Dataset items
:::::
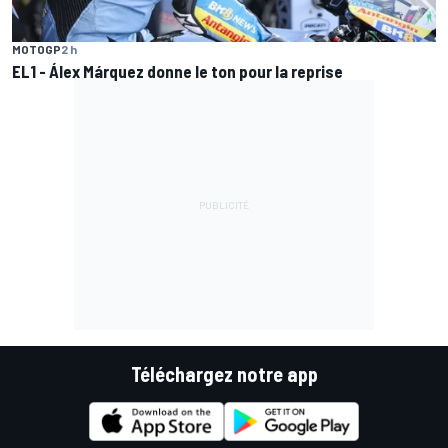
MOTOGP
2 h
EL1 - Álex Márquez donne le ton pour la reprise
Téléchargez notre app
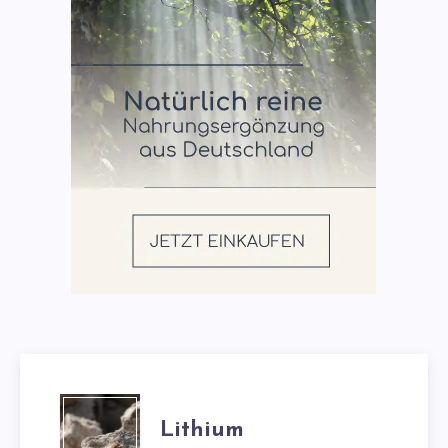
Lithium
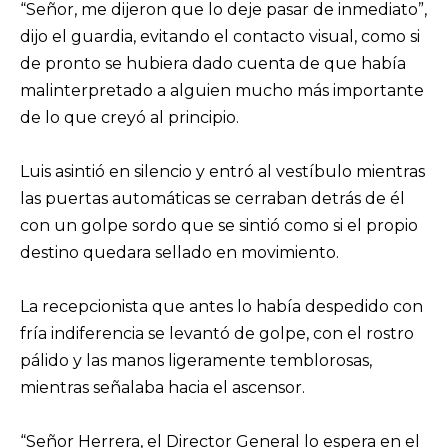
“Señor, me dijeron que lo deje pasar de inmediato”,
dijo el guardia, evitando el contacto visual, como si
de pronto se hubiera dado cuenta de que había
malinterpretado a alguien mucho más importante
de lo que creyó al principio.
Luis asintió en silencio y entró al vestíbulo mientras
las puertas automáticas se cerraban detrás de él
con un golpe sordo que se sintió como si el propio
destino quedara sellado en movimiento.
La recepcionista que antes lo había despedido con
fría indiferencia se levantó de golpe, con el rostro
pálido y las manos ligeramente temblorosas,
mientras señalaba hacia el ascensor.
“Señor Herrera, el Director General lo espera en el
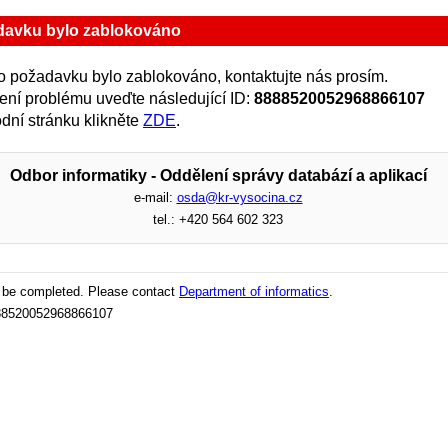
davku bylo zablokováno
 požadavku bylo zablokováno, kontaktujte nás prosím.
zení problému uveďte následující ID:
8888520052968866107
dní stránku klikněte
ZDE
.
Odbor informatiky - Oddělení správy databází a aplikací
e-mail:
osda@kr-vysocina.cz
tel.: +420 564 602 323
t be completed. Please contact
Department of informatics
.
888520052968866107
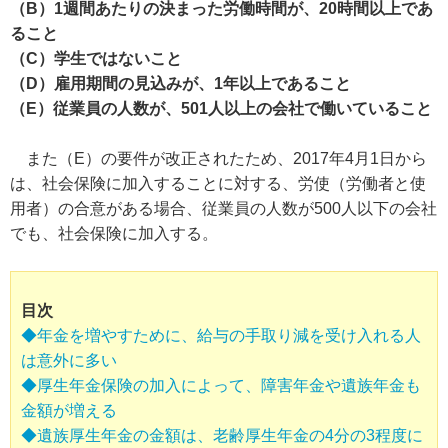
（B）1週間あたりの決まった労働時間が、20時間以上であ
ること
（C）学生ではないこと
（D）雇用期間の見込みが、1年以上であること
（E）従業員の人数が、501人以上の会社で働いていること
また（E）の要件が改正されたため、2017年4月1日から
は、社会保険に加入することに対する、労使（労働者と使
用者）の合意がある場合、従業員の人数が500人以下の会社
でも、社会保険に加入する。
目次
◆年金を増やすために、給与の手取り減を受け入れる人
は意外に多い
◆厚生年金保険の加入によって、障害年金や遺族年金も
金額が増える
◆遺族厚生年金の金額は、老齢厚生年金の4分の3程度に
:::::
**Problem to work on**.
Where a line of the records above holds the word "mientras", count it; give the total as a single number and nothing else.

**Your response**.
2